On the positive side: the concerns we had in the beginning of this year are no longer looming over us

–  In the Eurozone, consumer confidence is picking up as austerity policies get phased out.  Intra-regional trade should progress and the Eurozone should recover from recession by the end of the year.
– The U.S. pulls back from the fiscal cliff and real estate market recovery is no longer in doubt. Household wealth and corporate profits are at a historic high, while unemployment is declining.

On the negative side: structural restraints to growth are multiplying

– Europe is out of the woods, but not on the path to growth. The economic policy shift came too late and is too fainthearted. The crucial questions on the euro area’s future have yet to be answered.
– The U.S. outlook is penalized by insufficient productivity gains and low savings rate. High profit levels won’t be able to considerably accelerate job growth and the wealth effect is constrained by the historic-low level of personal savings. We revised downward our forecasts from 2,7% to 2.2% for 2014.
– The lack of coordination has limited the impact of monetary policy moves and there was no real considerable global economic stimulus.
– The structural inadequacies of emerging economies have become an increasing handicap. The Chinese transition will take time as it can’t be as rapid as the rate at which exports decrease. Endemic inflation in other major emerging markets is coming back.

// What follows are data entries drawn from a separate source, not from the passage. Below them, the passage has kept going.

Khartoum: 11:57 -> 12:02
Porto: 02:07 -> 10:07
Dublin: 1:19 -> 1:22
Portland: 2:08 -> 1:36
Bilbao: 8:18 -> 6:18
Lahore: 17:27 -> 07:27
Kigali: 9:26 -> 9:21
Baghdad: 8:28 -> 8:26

Outlook for 2014: too little improvement to take risk off the agenda

– Not much change in our scenario for 2013, but a sharp downward revision for 2014.
– Global growth revised down to 2.9% in 2013 and 3.3% in 2014, from an earlier estimate of respectively 3.1% and 4.1%.
– Our forecasts regarding China and Brazil growth have also been downwardly revised. They are respectively at 7% and 3%, instead of, as predicted in January, at 7.5% and 4%
– Bond market crash? Not in the short run.
– Flagging U.S. growth in the second half of the year will keep the Fed from pulling back too soon.
– Long-term yields in the U.S. will stop rising, settling in below the 2.50% mark until year-end. Instability of the bond market will be on the increase next year despite low growth, as U.S. unemployment falling to around 6.5%.
– The euro will remain firm, at 1,35 USD by the end of the year. Our forecasts have been upwardly revised for 2014.
– Stock markets should become more vulnerable to weak structural growth.